→ **WHAT THIS TASK INVOLVES**
All of the entries below are to be copied word for word.

── TASK INPUT ──

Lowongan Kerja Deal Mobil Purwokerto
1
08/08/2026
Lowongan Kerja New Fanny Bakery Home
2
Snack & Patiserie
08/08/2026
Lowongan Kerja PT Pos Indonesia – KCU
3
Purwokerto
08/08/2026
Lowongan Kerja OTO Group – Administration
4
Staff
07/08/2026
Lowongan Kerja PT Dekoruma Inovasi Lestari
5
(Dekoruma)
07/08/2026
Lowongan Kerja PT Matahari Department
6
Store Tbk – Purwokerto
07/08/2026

───

→ **PROBLEM SOLUTION**
Lowongan Kerja Deal Mobil Purwokerto
1
08/08/2026
Lowongan Kerja New Fanny Bakery Home
2
Snack & Patiserie
08/08/2026
Lowongan Kerja PT Pos Indonesia – KCU
3
Purwokerto
08/08/2026
Lowongan Kerja OTO Group – Administration
4
Staff
07/08/2026
Lowongan Kerja PT Dekoruma Inovasi Lestari
5
(Dekoruma)
07/08/2026
Lowongan Kerja PT Matahari Department
6
Store Tbk – Purwokerto
07/08/2026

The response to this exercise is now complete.